Welcome to the 20th edition
As our contribution to the celebration of International Mother Language Day, we are pleased to announce the release of Ethnologue, 20th edition. Mother Language Day, February 21, reminds the world of the importance of the lesser-known languages of the world. Because knowledge about lesser-known languages has been a focus of the Ethnologue since its inception in 1951, we are happy to be able to provide our most up-to-date information about the languages of the world each year on this day.
This edition is the result of more than 22,000 individual changes to our database since the 19th edition was released one year ago. As a result, the descriptions of 4,900 languages contain at least one update. These include both substantive changes to the data, as well as stylistic ones (and typos) as we continually seek to improve the presentation of the data. While we are always processing any feedback received from users, every year we also give proactive attention to some part of the data. In this edition we have focused on soliciting review of information on the languages of Asia.
The most commonly cited statistic from the Ethnologue is the tally of living languages. This edition lists a total of 7,099 living languages worldwide—a net increase of 2 living languages since the 19th edition was published one year ago. This is the result of changes in extinction status of some languages and of updating Ethnologue to keep it aligned with the ISO 639-3 inventory of languages. This edition drops 11 languages that were listed as living in the previous edition (4 being changed in status from living to extinct, 3 having been merged in the ISO standard into another language, and 4 having been removed from the standard because they were duplicates or could not be substantiated as ever having been a language). Conversely, 13 languages are newly listed as living (2 being shifted out of the status of extinct and 11 having been added by the ISO standard as not having been previously identified).
Three new data elements make their debut in this edition. First, the country-level information now lists relevant international conventions to which the country is a signatory. We have identified nine conventions within the body of international law that affirm the language and culture rights of indigenous and minority peoples. Ethnologue now indicates which of these conventions each country has subscribed to. It is hoped that this information will be of use to those advocating for indigenous and minority languages within the country.
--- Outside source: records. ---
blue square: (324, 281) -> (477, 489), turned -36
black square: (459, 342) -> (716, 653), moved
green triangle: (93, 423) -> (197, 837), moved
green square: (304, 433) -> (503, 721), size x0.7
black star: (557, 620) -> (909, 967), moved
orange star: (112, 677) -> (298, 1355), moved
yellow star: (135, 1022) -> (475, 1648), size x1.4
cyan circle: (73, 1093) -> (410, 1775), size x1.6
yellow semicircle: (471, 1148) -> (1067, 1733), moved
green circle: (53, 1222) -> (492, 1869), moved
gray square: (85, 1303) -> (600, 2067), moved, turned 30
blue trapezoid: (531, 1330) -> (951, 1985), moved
Second, the language-level information includes a new element for the autonym, or “self name,” of the language. This is the name of the language in the language itself. Furthermore, the form given is a standard spelling using the writing system of the language. This element is therefore never reported for an unwritten language. Thus far we have been able to ascertain the autonym for 1,011 of the languages listed in Ethnologue. When the script is non-Roman or contains unusual characters, a romanization of the name is given in parentheses. In order for these names to appear properly, your browser will need to be configured to display the Unicode character set.
Finally, the discussion of language development within a language entry contains a new element for revitalization efforts. When formalized efforts to revitalize an endangered language have been reported, a cursory description of those efforts is given.
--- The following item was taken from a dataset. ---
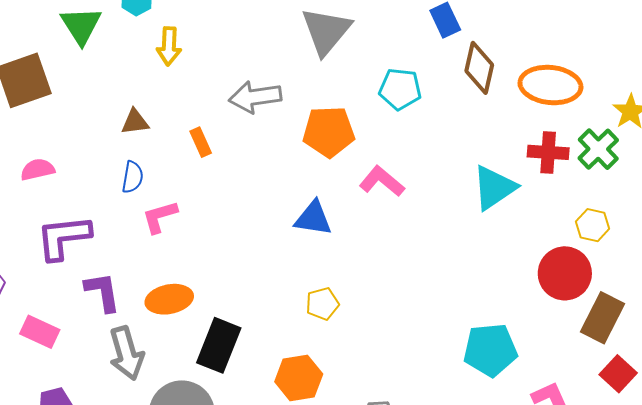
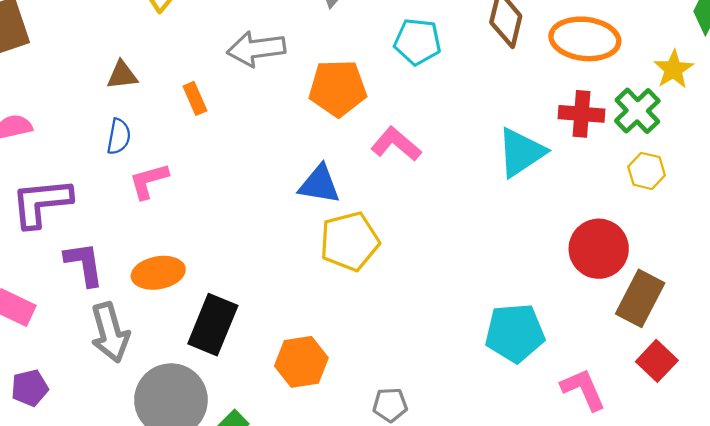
yellow hexagon: (593, 225) -> (647, 171), moved
yellow pentagon: (322, 304) -> (350, 241), moved, size x1.6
This edition also incorporates a number of improvements to the language maps. A map for Bulgaria is included for the first time. A new map for southcentral China has been added. The map for central Mali is supplemented by a new map that zooms in on an area along the southern border. The map for eastern Papua (Indonesia) is supplemented by a new map that zooms in on the northeastern coast.
Along with these updates and improvements to the website, we have updated all of the country digests. The Global Dataset is similarly updated. The three regional print volumes, which will be released in short order, will also be updated to include all of the 20th edition data and additional features described above.
And we're not done yet! As we work diligently to research the languages of the world, we will continue to benefit from the knowledge of our users who are familiar with specific countries and languages. We value your input and feedback and we encourage you to register, create a profile, and provide us with corrections, suggestions, and updates using the Feedback tab that appears on each country and language page.
On Mother Language Day, we hope you will be able to find your mother language (or perhaps that of one of your ancestors) in the Ethnologue and celebrate the linguistic diversity that surrounds us.